**WHAT IS BEING ASKED**.
Repeat the lines below exactly as written, please, from the line with "их почти как" to the line with "линия функциональна, однако", both lines included, and no others.

**THE DATA**.
● ● ● ●
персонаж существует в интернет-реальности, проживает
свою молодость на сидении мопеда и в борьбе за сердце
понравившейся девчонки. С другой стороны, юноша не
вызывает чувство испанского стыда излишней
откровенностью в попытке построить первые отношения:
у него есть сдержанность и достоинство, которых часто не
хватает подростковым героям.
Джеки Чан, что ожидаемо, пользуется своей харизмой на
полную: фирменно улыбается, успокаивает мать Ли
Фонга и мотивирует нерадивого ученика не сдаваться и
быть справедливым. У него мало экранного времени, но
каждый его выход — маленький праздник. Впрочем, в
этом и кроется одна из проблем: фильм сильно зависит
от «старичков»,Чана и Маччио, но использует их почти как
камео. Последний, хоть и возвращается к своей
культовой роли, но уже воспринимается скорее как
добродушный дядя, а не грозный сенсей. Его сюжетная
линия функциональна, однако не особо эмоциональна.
● ● ● ●
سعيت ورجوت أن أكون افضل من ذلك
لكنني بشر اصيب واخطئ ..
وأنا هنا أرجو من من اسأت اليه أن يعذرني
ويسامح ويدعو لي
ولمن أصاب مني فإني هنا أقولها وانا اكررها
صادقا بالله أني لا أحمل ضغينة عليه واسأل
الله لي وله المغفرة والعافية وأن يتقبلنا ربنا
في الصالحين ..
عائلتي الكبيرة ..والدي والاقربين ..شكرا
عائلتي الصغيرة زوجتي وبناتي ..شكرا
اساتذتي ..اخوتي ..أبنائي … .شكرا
● ● ● ●
**RESULT OF THE TASK**.
от «старичков»,Чана и Маччио, но использует их почти как
камео. Последний, хоть и возвращается к своей
культовой роли, но уже воспринимается скорее как
добродушный дядя, а не грозный сенсей. Его сюжетная
линия функциональна, однако не особо эмоциональна.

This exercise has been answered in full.